Spain in the 1500s
Spain in the 1500s
Queen Isabel died in 1504; although Juana inherited the throne of Castile, she was not mentally or emotionally stable enough to perform her duties. Knowing of her daughter’s condition, Isabel had arranged for Ferdinand to serve as regent until Juana’s son Charles of Ghent, born in 1500, was old enough to rule.
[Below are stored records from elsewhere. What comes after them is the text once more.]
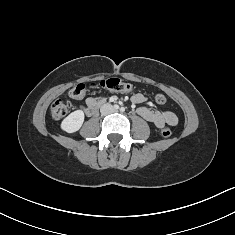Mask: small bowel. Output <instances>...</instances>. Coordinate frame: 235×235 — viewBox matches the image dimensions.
<instances>
[{
	"mask_svg": "<svg viewBox=\"0 0 235 235\" xmlns=\"http://www.w3.org/2000/svg\"><path fill=\"white\" fill-rule=\"evenodd\" d=\"M132 101L141 106L137 109V113L145 120L153 123L158 128H163L165 125L175 126L178 124V116L172 111L154 110L146 105L147 99L142 94H135ZM104 98L101 96H90L86 99L83 108L87 109L97 103H103Z\"/></svg>",
	"mask_w": 235,
	"mask_h": 235,
	"instance_id": "small-bowel-1",
	"label": "small bowel"
}]
</instances>
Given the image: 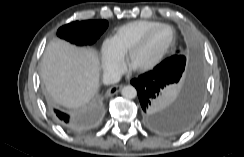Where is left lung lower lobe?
Masks as SVG:
<instances>
[{"mask_svg":"<svg viewBox=\"0 0 244 157\" xmlns=\"http://www.w3.org/2000/svg\"><path fill=\"white\" fill-rule=\"evenodd\" d=\"M131 84L137 89L146 124L159 133L186 131L200 112L204 79L198 66L186 64L177 73L153 69L133 79ZM176 84H182L179 97L176 100L166 99Z\"/></svg>","mask_w":244,"mask_h":157,"instance_id":"0a47b994","label":"left lung lower lobe"}]
</instances>
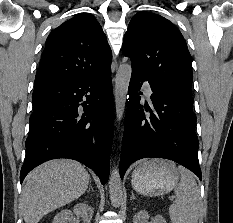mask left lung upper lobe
Listing matches in <instances>:
<instances>
[{
    "label": "left lung upper lobe",
    "mask_w": 233,
    "mask_h": 223,
    "mask_svg": "<svg viewBox=\"0 0 233 223\" xmlns=\"http://www.w3.org/2000/svg\"><path fill=\"white\" fill-rule=\"evenodd\" d=\"M122 52L152 88L192 97V58L181 32L166 18L146 11L134 15Z\"/></svg>",
    "instance_id": "left-lung-upper-lobe-1"
}]
</instances>
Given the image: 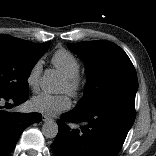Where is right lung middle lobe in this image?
<instances>
[{
    "mask_svg": "<svg viewBox=\"0 0 156 156\" xmlns=\"http://www.w3.org/2000/svg\"><path fill=\"white\" fill-rule=\"evenodd\" d=\"M50 42H23L9 35H0V92L23 96L29 94L27 79Z\"/></svg>",
    "mask_w": 156,
    "mask_h": 156,
    "instance_id": "dd1d6c3e",
    "label": "right lung middle lobe"
}]
</instances>
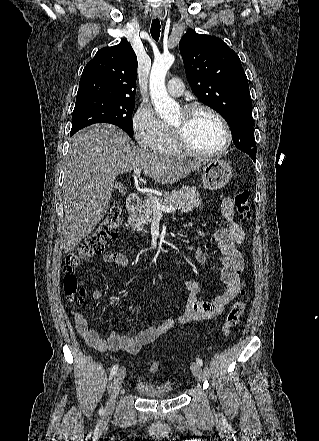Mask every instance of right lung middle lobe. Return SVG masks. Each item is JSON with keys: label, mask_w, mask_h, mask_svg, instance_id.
<instances>
[{"label": "right lung middle lobe", "mask_w": 319, "mask_h": 441, "mask_svg": "<svg viewBox=\"0 0 319 441\" xmlns=\"http://www.w3.org/2000/svg\"><path fill=\"white\" fill-rule=\"evenodd\" d=\"M135 101L111 98L76 99L70 136L94 123L104 122L122 128L133 136L132 113Z\"/></svg>", "instance_id": "right-lung-middle-lobe-1"}]
</instances>
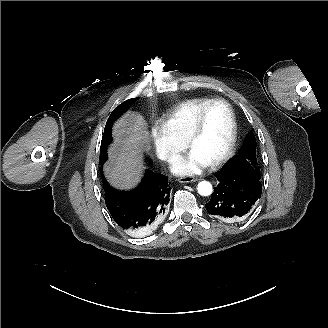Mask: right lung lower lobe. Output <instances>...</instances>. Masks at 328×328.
<instances>
[{"label":"right lung lower lobe","mask_w":328,"mask_h":328,"mask_svg":"<svg viewBox=\"0 0 328 328\" xmlns=\"http://www.w3.org/2000/svg\"><path fill=\"white\" fill-rule=\"evenodd\" d=\"M104 191L106 206L118 226L140 231L164 214L170 201L171 188L165 175L147 170L134 191L120 192L111 188L106 180Z\"/></svg>","instance_id":"98d812e1"}]
</instances>
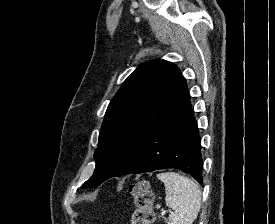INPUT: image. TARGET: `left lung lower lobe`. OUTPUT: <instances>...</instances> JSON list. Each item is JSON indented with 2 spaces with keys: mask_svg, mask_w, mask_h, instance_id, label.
<instances>
[{
  "mask_svg": "<svg viewBox=\"0 0 275 224\" xmlns=\"http://www.w3.org/2000/svg\"><path fill=\"white\" fill-rule=\"evenodd\" d=\"M202 167L201 140L187 92L160 121L126 173L177 168L202 185Z\"/></svg>",
  "mask_w": 275,
  "mask_h": 224,
  "instance_id": "1",
  "label": "left lung lower lobe"
}]
</instances>
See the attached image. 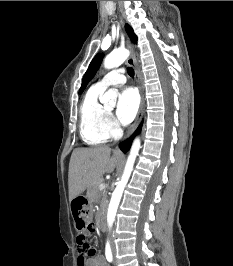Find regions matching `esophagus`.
Wrapping results in <instances>:
<instances>
[{"label":"esophagus","instance_id":"esophagus-1","mask_svg":"<svg viewBox=\"0 0 233 266\" xmlns=\"http://www.w3.org/2000/svg\"><path fill=\"white\" fill-rule=\"evenodd\" d=\"M120 23L123 26V20H122V18H120ZM126 45H127L128 49L131 52L130 56L127 59V63L131 67H133V69H134L135 79H136V83H137V86H138V89H139V92H140V97H141V101H140V106H139V110H138L137 117H136L134 123L131 125L129 131L127 132V135H126V138H127L137 128V126H138V124H139V122H140V120L142 118L145 100H144L143 89H142V86H141V83H140V74H139V70H138L137 65H136V59H135V56H134L133 46H132L131 42L128 39L126 41Z\"/></svg>","mask_w":233,"mask_h":266}]
</instances>
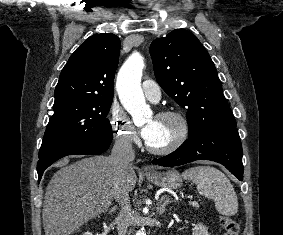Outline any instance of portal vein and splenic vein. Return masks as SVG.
I'll return each instance as SVG.
<instances>
[{"label":"portal vein and splenic vein","mask_w":283,"mask_h":235,"mask_svg":"<svg viewBox=\"0 0 283 235\" xmlns=\"http://www.w3.org/2000/svg\"><path fill=\"white\" fill-rule=\"evenodd\" d=\"M190 204L197 205V203L195 201L190 202Z\"/></svg>","instance_id":"1"}]
</instances>
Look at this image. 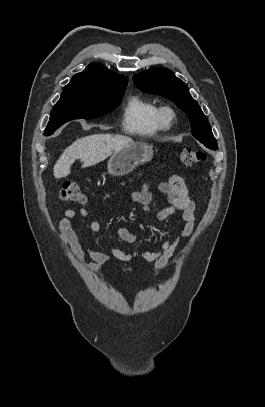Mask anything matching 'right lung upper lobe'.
Wrapping results in <instances>:
<instances>
[{
  "label": "right lung upper lobe",
  "mask_w": 265,
  "mask_h": 407,
  "mask_svg": "<svg viewBox=\"0 0 265 407\" xmlns=\"http://www.w3.org/2000/svg\"><path fill=\"white\" fill-rule=\"evenodd\" d=\"M75 81H91L110 85L128 84V78L123 75L115 74L97 63L89 64L83 72L74 75L71 82Z\"/></svg>",
  "instance_id": "right-lung-upper-lobe-1"
}]
</instances>
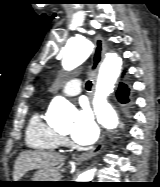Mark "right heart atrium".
<instances>
[{
	"instance_id": "d8ad5b80",
	"label": "right heart atrium",
	"mask_w": 160,
	"mask_h": 187,
	"mask_svg": "<svg viewBox=\"0 0 160 187\" xmlns=\"http://www.w3.org/2000/svg\"><path fill=\"white\" fill-rule=\"evenodd\" d=\"M61 140H62V145H67L68 144V141H67L66 138L61 137Z\"/></svg>"
}]
</instances>
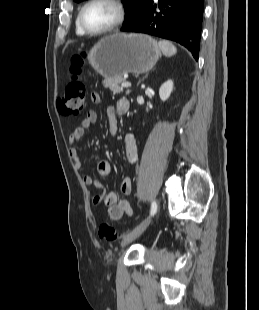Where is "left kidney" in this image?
Instances as JSON below:
<instances>
[{
	"instance_id": "obj_1",
	"label": "left kidney",
	"mask_w": 259,
	"mask_h": 310,
	"mask_svg": "<svg viewBox=\"0 0 259 310\" xmlns=\"http://www.w3.org/2000/svg\"><path fill=\"white\" fill-rule=\"evenodd\" d=\"M173 91V81L168 80L159 89V96L162 101H166Z\"/></svg>"
}]
</instances>
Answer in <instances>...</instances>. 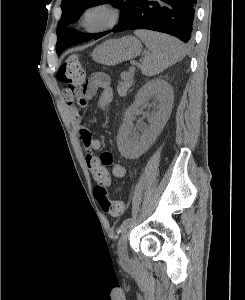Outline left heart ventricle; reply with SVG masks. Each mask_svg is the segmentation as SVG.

Ferdinand died in 1516; on his grandfather’s death, Charles of Ghent inherited both Castile and Aragon and was crowned King Charles I of Spain. He also inherited all Hapsburg lands in central Europe, which put him in possession of more territory than any one individual had ever ruled in Europe. At first, Charles was much more interested in the Holy Roman Empire than in Spain; his Spanish subjects interpreted his long absences as disrespect, and rebelled. Once his loyal supporters had put down the rebellion, Charles agreed to reform his habits. He returned to Spain and remained there for the balance of his life, overseeing his responsibilities as his subjects had expected.
Charles had several sisters, all of whom married heirs to various thrones in Denmark, Hungary, Portugal, and France. These marriages solidified alliances between Spain and these European states. In 1519, he was elected Holy Roman Emperor, making him Charles I of Spain and Charles V of Germany.
A devout Catholic like all the Spanish monarchs, Charles engaged in a series of wars to try to wipe out Protestantism and reunite Europe under the Catholic faith. These efforts were costly, time-consuming, and ultimately unsuccessful. With the Peace of Augsburg of 1555, which established that each elector in the empire could choose the religion of his own state, Charles abdicated. He turned the Holy Roman Empire over to his brother Ferdinand and abdicated the throne of Spain in favor of his son Philip, who would rule as Philip II.
Philip II and the Fall of Spain
Philip II inherited perhaps the most prosperous and powerful kingdom in Europe. By the 1550s, Spain boasted a thriving wool industry, a powerful navy, a stable aristocracy, religious unity (albeit enforced), and great wealth coming in from the American colonies. In addition, Philip’s close family ties to several rulers in Austria and central Europe created strong national alliances for Spain.
By the time Philip inherited the throne, Spain had reaped tremendous prof- its from trade with its American colonies. Spain had always been a shipping economy, since it had long stretches of coastline and its ships were accustomed to navigating the Mediterranean as well as the Atlantic. This high degree of maritime skill was one reason Spain had been the first nation to sponsor transatlantic voyages.
Philip established Spain’s first national capital in the city of Madrid. Until his accession to the throne, the royal court had traveled throughout the provinces, settling first in one city, then another. Philip, whose natural bent was for administration rather than war, preferred a stable working environment and thus a stationary court. He chose Madrid because it had two advantages. First, it was centrally located in the realm. Second, it was an insignificant town at the time; by choosing Madrid, Philip did not create regional rivalry among the more established centers of learning, industry, and culture. Had he chosen a city such as Seville, it might have created resentment among the wealthy residents of the cities he rejected.
Like all the Spanish monarchs, Philip was a devout Catholic. Unlike Henry IV of France, who had converted for reasons of political expediency, Philip had no religious tolerance in his nature. He refused to allow the practice of any religion except Catholicism anywhere in his realms, including the distant American colonies.